Abstract

One of the present barriers to the realization of structural health monitoring is the lack of efficient and general identification methodologies for dealing with nonlinearity, because a priori knowledge of the nature and mathematical form of the nonlinearities of typical engineering structures are usually unknown. The studies on the identification of restoring force, which can be considered as a direct indicator of the extent of the nonlinearity, have received increasing attention in recent years. In this paper, the nonlinear restoring force (NRF) was estimated by using a power series polynomial, and each coefficient of the polynomial was identified by means of standard least-square techniques.

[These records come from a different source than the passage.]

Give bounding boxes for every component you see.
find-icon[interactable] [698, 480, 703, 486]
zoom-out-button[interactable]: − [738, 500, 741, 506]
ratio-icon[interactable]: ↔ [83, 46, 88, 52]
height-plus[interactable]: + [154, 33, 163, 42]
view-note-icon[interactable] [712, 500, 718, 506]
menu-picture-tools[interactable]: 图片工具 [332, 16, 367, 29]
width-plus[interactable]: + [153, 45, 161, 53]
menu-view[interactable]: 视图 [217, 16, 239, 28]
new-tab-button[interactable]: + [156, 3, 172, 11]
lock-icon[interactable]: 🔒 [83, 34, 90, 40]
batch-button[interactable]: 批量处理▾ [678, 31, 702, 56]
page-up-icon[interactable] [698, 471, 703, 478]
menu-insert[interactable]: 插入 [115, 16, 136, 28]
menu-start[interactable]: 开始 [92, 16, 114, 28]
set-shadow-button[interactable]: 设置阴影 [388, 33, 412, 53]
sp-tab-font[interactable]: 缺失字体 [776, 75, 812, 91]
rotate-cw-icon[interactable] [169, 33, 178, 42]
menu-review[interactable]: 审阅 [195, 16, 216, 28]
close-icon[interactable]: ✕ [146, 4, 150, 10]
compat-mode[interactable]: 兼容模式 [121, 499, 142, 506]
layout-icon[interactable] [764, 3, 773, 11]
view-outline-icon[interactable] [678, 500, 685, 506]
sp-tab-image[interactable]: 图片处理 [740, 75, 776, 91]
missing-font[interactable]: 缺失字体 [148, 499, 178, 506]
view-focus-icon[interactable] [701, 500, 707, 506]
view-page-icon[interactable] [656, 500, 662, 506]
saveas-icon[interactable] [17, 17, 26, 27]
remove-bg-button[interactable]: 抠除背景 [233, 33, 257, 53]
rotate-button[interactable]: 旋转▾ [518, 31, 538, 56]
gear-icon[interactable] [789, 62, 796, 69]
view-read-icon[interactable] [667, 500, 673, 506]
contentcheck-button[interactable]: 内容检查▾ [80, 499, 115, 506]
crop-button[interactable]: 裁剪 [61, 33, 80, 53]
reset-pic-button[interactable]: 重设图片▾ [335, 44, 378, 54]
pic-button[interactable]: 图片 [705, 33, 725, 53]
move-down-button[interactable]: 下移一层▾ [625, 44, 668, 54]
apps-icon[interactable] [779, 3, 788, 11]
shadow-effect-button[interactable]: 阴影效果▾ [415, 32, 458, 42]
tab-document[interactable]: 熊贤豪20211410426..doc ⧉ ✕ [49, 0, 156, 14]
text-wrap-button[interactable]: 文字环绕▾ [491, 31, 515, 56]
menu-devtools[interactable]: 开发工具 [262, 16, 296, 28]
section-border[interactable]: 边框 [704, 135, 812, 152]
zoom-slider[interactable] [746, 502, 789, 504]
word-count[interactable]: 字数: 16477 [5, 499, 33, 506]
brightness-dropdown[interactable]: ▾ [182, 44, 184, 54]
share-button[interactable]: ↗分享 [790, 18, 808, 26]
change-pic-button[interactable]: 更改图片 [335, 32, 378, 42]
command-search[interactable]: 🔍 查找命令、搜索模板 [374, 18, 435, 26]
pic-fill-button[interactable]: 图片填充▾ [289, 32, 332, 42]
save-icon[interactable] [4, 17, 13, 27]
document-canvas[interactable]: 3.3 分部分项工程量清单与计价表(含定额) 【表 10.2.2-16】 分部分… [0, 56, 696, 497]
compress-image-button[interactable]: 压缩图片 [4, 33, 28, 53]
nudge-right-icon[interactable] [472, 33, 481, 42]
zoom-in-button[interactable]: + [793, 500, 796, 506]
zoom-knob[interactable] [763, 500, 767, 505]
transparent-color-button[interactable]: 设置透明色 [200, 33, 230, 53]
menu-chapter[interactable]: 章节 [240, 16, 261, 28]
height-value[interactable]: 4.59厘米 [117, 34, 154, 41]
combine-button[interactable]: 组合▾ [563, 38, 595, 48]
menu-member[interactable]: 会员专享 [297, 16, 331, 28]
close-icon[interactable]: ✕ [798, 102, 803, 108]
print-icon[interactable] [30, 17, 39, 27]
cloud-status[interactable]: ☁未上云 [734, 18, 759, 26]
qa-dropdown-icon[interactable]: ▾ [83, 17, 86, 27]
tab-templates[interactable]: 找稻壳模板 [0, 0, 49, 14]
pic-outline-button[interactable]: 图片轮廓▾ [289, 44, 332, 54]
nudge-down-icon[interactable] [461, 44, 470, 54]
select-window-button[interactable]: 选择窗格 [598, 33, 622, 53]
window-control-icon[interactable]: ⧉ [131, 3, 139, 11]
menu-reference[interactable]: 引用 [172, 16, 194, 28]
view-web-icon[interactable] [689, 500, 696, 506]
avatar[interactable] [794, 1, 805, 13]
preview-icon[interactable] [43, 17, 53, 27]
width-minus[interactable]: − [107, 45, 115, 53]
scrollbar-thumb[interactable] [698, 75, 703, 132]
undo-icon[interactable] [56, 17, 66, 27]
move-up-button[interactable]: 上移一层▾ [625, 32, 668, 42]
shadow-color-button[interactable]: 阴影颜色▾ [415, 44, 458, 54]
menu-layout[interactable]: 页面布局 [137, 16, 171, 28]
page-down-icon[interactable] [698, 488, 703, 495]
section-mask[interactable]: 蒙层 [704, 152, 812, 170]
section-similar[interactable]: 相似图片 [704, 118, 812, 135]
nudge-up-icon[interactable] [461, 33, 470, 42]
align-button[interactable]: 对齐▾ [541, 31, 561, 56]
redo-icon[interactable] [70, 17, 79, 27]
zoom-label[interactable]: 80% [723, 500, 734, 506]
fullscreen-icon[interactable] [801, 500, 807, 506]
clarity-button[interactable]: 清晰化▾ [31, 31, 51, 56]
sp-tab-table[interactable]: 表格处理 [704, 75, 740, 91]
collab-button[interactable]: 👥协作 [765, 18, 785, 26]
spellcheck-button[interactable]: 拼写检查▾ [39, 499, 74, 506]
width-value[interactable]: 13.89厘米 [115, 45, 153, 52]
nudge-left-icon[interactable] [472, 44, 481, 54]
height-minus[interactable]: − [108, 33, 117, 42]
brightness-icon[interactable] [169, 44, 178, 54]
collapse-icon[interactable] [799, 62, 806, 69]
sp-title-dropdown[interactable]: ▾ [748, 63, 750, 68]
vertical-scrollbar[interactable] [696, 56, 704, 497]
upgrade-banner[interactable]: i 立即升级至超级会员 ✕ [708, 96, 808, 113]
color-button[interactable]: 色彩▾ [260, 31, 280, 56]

No information about the system was needed, and only the applied excitations and the corresponding response time series were used for the identification. Two different cases, in which the system was under complete and incomplete excitations, were investigated. Moreover, the effect of noise level was also taken into consideration. The feasibility and robustness of the proposed approach were verified via a 2-degree-of-freedom (DOF) lumped-mass numerical model, and experimental tests on a 4-story shear building with magneto-rheological (MR) dampers which served to simulate nonlinear behavior. The results show that the proposed data-based method is capable of identifying the NRF in a chain-like multi-degree-of-freedom engineering structures without any assumptions on the structural parameters, and provides a promising way for damage detection in the presence of structural nonlinearities.